Thursday, March 27, 2014

"Period appropriate" is relative


This last, overdue, post on A Tale of Two Cities at Lifeline Theatre is in not about anything I made. All of this glassware was purchased or pulled from stock.
The interesting challenge here was that the show took place in so many different locations. The disparities between those with money and without is also a huge theme in the show. I needed to have people drinking wine in four different scenes, in four different locations. 
Starting with the richest character in the richest setting, I used cut glass (meant to look like crystal) for the Marquis St Evremonde. Glasses like these would have been a more recent innovation at the time of the show, and only the rich would have owned it. 
One step below the Marquis, would be the Mannettes. I was thrilled to find these etched glasses at a local rental shop. They almost exactly matched some antique period glasses I had in my research. The ones at the time would have been a thicker glass, and not as perfectly matched (as they would have been hand-blown). Not as nice as the crystal, but solidly upper middle-class. 

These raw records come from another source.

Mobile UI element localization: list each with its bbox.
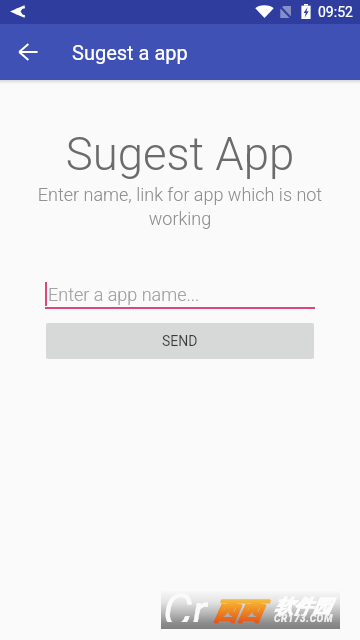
button[interactable]: Back	[4, 28, 52, 76]
staticText: Cr	[163, 584, 208, 622]
staticText: 软件园	[274, 595, 331, 619]
staticText: 西西	[214, 597, 262, 627]
staticText: Sugest a app	[72, 41, 188, 64]
button[interactable]: SEND	[46, 323, 314, 359]
staticText: 09:52	[318, 4, 353, 20]
staticText: Enter a app name...	[48, 284, 200, 305]
staticText: CR173.COM	[274, 613, 334, 625]
staticText: SEND	[162, 333, 198, 349]
button[interactable]: Enter a app name...	[45, 278, 315, 309]
staticText: Enter name, link for app which is not wo…	[30, 184, 330, 229]
staticText: 西西	[213, 596, 261, 626]
staticText: Sugest App	[0, 128, 360, 181]
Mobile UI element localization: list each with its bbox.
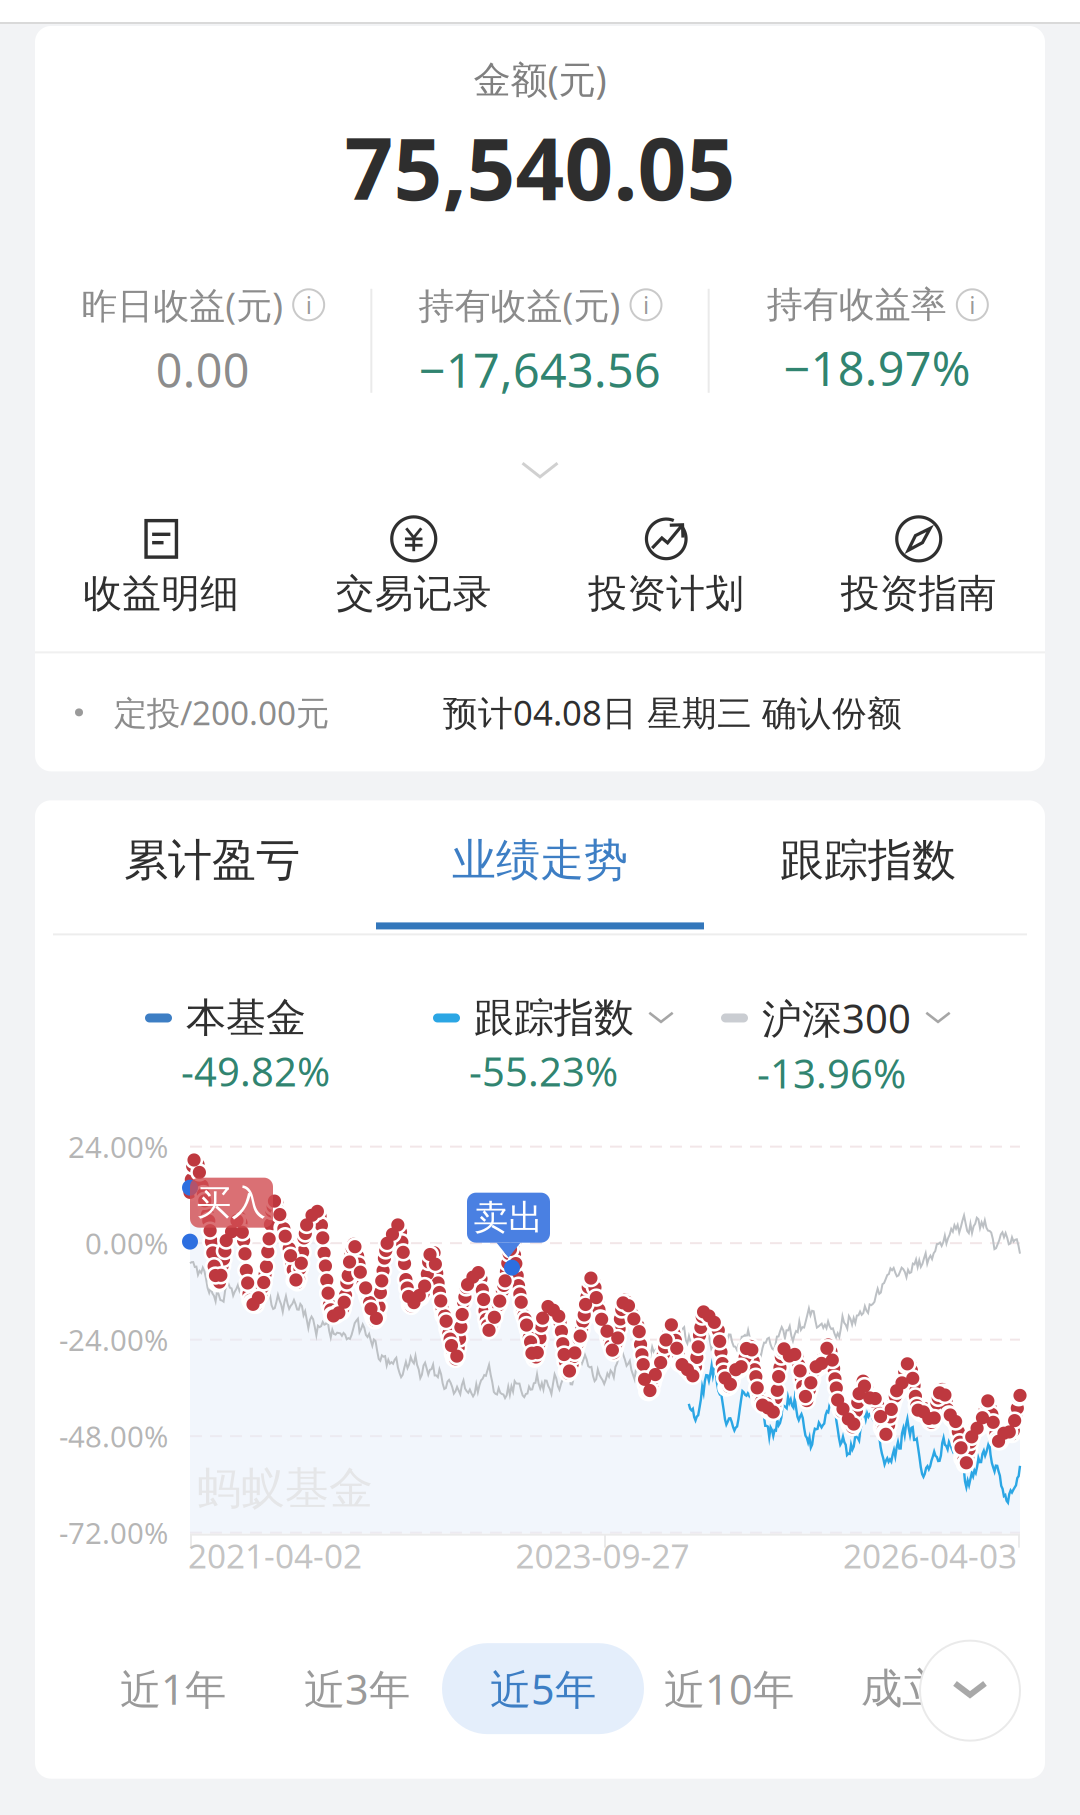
button[interactable]: 投资计划 — [540, 516, 792, 617]
staticText: 近5年 — [490, 1661, 596, 1716]
staticText: 跟踪指数 — [780, 833, 956, 887]
staticText: 昨日收益(元) — [81, 281, 283, 329]
button[interactable]: 业绩走势 — [376, 800, 704, 933]
staticText: 0.00 — [156, 339, 250, 401]
staticText: 持有收益率 — [767, 283, 947, 327]
staticText: 业绩走势 — [452, 833, 628, 887]
staticText: 2021-04-02 — [188, 1534, 362, 1578]
staticText: 2026-04-03 — [843, 1534, 1017, 1578]
staticText: 定投/200.00元 — [114, 690, 329, 734]
button[interactable]: 收益明细 — [35, 516, 288, 617]
staticText: 0.00% — [85, 1224, 168, 1263]
staticText: 2023-09-27 — [516, 1534, 690, 1578]
button[interactable]: 沪深300 — [721, 991, 951, 1100]
button[interactable]: 成立 — [822, 1642, 982, 1736]
staticText: 交易记录 — [336, 570, 492, 617]
staticText: i — [643, 289, 649, 321]
staticText: 沪深300 — [762, 991, 911, 1044]
staticText: −18.97% — [784, 337, 971, 399]
button[interactable]: 交易记录 — [288, 516, 540, 617]
staticText: 蚂蚁基金 — [197, 1462, 373, 1516]
staticText: i — [969, 289, 975, 321]
button[interactable]: 近10年 — [636, 1642, 822, 1736]
staticText: 预计04.08日 星期三 确认份额 — [443, 689, 902, 735]
staticText: 持有收益(元) — [418, 281, 620, 329]
staticText: 收益明细 — [83, 570, 239, 617]
staticText: 投资指南 — [841, 570, 997, 617]
staticText: -24.00% — [59, 1320, 168, 1359]
button[interactable]: 本基金 — [145, 993, 330, 1098]
staticText: 累计盈亏 — [124, 833, 300, 887]
staticText: -48.00% — [59, 1417, 168, 1456]
staticText: 投资计划 — [588, 570, 744, 617]
staticText: 75,540.05 — [344, 111, 736, 224]
staticText: 成立 — [861, 1663, 943, 1714]
staticText: 24.00% — [68, 1127, 168, 1166]
button[interactable]: 近3年 — [264, 1642, 450, 1736]
button[interactable]: 跟踪指数 — [433, 993, 674, 1098]
staticText: −17,643.56 — [419, 339, 661, 401]
button[interactable]: 定投/200.00元 — [35, 653, 1045, 771]
staticText: 近10年 — [664, 1661, 794, 1716]
staticText: 跟踪指数 — [474, 993, 634, 1042]
staticText: 金额(元) — [474, 54, 606, 104]
staticText: 买入 — [196, 1181, 266, 1224]
button[interactable]: 展开更多 — [920, 1641, 1020, 1741]
staticText: 近1年 — [120, 1661, 226, 1716]
button[interactable]: 近1年 — [82, 1642, 264, 1736]
button[interactable]: 累计盈亏 — [48, 800, 376, 933]
button[interactable]: 投资指南 — [792, 516, 1045, 617]
staticText: 近3年 — [304, 1661, 410, 1716]
staticText: -49.82% — [181, 1044, 330, 1098]
staticText: 本基金 — [186, 993, 306, 1042]
button[interactable]: 近5年 — [450, 1642, 636, 1736]
staticText: -72.00% — [59, 1513, 168, 1552]
staticText: i — [306, 289, 312, 321]
staticText: -55.23% — [469, 1044, 618, 1098]
staticText: 卖出 — [474, 1196, 544, 1239]
button[interactable]: 跟踪指数 — [704, 800, 1032, 933]
staticText: -13.96% — [757, 1046, 906, 1100]
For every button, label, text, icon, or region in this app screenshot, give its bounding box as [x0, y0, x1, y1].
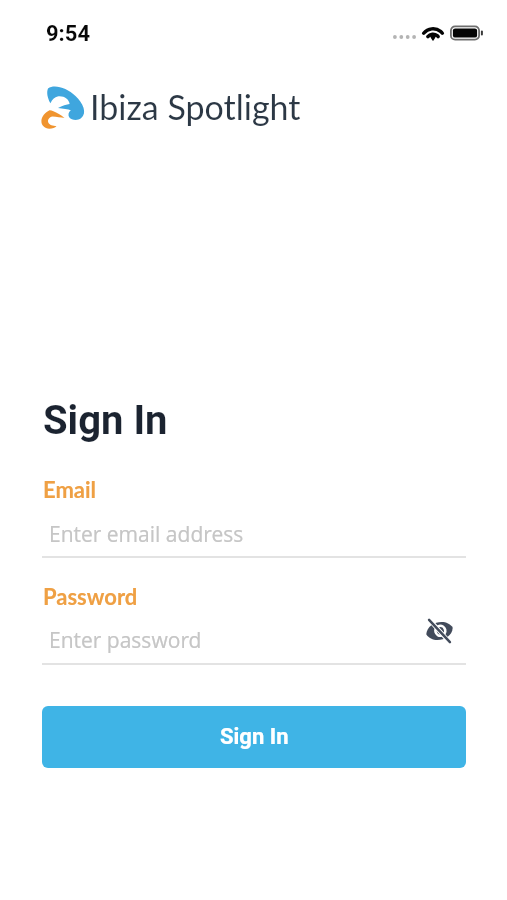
button[interactable]: Password — [43, 583, 138, 609]
staticText: Password — [43, 583, 138, 609]
button[interactable]: Sign In — [42, 706, 466, 768]
staticText: Ibiza Spotlight — [90, 86, 301, 127]
button[interactable]: Show password — [418, 610, 460, 652]
staticText: Enter email address — [49, 520, 244, 549]
staticText: Sign In — [43, 397, 168, 444]
staticText: Enter password — [49, 626, 202, 655]
staticText: Sign In — [220, 724, 289, 750]
staticText: 9:54 — [46, 21, 91, 47]
staticText: Email — [43, 476, 97, 502]
button[interactable]: Email — [43, 476, 97, 502]
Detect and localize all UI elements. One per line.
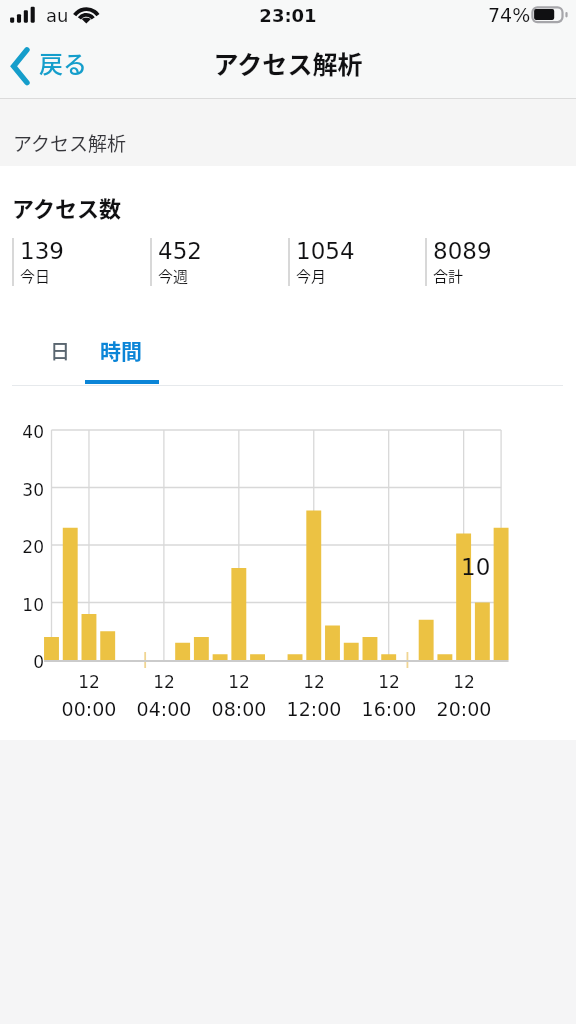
staticText: 12 bbox=[194, 672, 284, 692]
staticText: 今週 bbox=[158, 265, 189, 287]
staticText: 23:01 bbox=[0, 5, 576, 26]
staticText: 04:00 bbox=[119, 698, 209, 720]
staticText: 12 bbox=[119, 672, 209, 692]
staticText: 12 bbox=[344, 672, 434, 692]
staticText: 30 bbox=[0, 480, 44, 500]
staticText: 8089 bbox=[433, 238, 492, 265]
staticText: 今日 bbox=[20, 265, 51, 287]
staticText: 時間 bbox=[100, 335, 142, 365]
staticText: アクセス解析 bbox=[13, 129, 127, 157]
staticText: 日 bbox=[50, 336, 70, 365]
button[interactable]: 日 bbox=[35, 320, 85, 384]
staticText: 合計 bbox=[433, 265, 464, 287]
staticText: 00:00 bbox=[44, 698, 134, 720]
staticText: 452 bbox=[158, 238, 202, 265]
staticText: 10 bbox=[0, 595, 44, 615]
button[interactable]: 時間 bbox=[85, 320, 159, 384]
staticText: 今月 bbox=[296, 265, 327, 287]
staticText: 20 bbox=[0, 537, 44, 557]
button[interactable]: Back bbox=[0, 39, 96, 93]
staticText: 139 bbox=[20, 238, 64, 265]
staticText: 16:00 bbox=[344, 698, 434, 720]
staticText: 戻る bbox=[39, 45, 87, 80]
staticText: アクセス解析 bbox=[0, 45, 576, 81]
staticText: 74% bbox=[488, 4, 531, 26]
staticText: 0 bbox=[0, 652, 44, 672]
staticText: 12:00 bbox=[269, 698, 359, 720]
other: Back bbox=[9, 47, 31, 85]
staticText: 20:00 bbox=[419, 698, 509, 720]
staticText: 08:00 bbox=[194, 698, 284, 720]
staticText: アクセス数 bbox=[12, 191, 121, 223]
staticText: 12 bbox=[269, 672, 359, 692]
staticText: 10 bbox=[461, 554, 491, 581]
staticText: 40 bbox=[0, 422, 44, 442]
staticText: au bbox=[46, 5, 69, 26]
staticText: 12 bbox=[419, 672, 509, 692]
staticText: 1054 bbox=[296, 238, 355, 265]
staticText: 12 bbox=[44, 672, 134, 692]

Next came glasses at the English pub. I wanted to convey that this was a fairly nice place, but logically could not image any pub at the time using hand blown glass wine glasses. That would be far to expensive to purchase in bulk, in a place where they are likely to get broken. I knew found the right balance when I found these glasses made of brown glazed ceramic.  
And finally, the lowest class glasses would have been in the Defarge wine shop. They sold cheap wine to the poorest villagers in their suburb of Paris. The glasses in that shop only needed to be functional, cheap, and easy to replace. These clay mugs were the perfect solution. 
Working through these different wine glasses served as a good reminder of the importance of research. It can be very easy, especially when working on shows set further in the past, to find one or two images research images and move on; "That is what wine glasses looked like in 1790." But class, region and wealth also need to be factored in.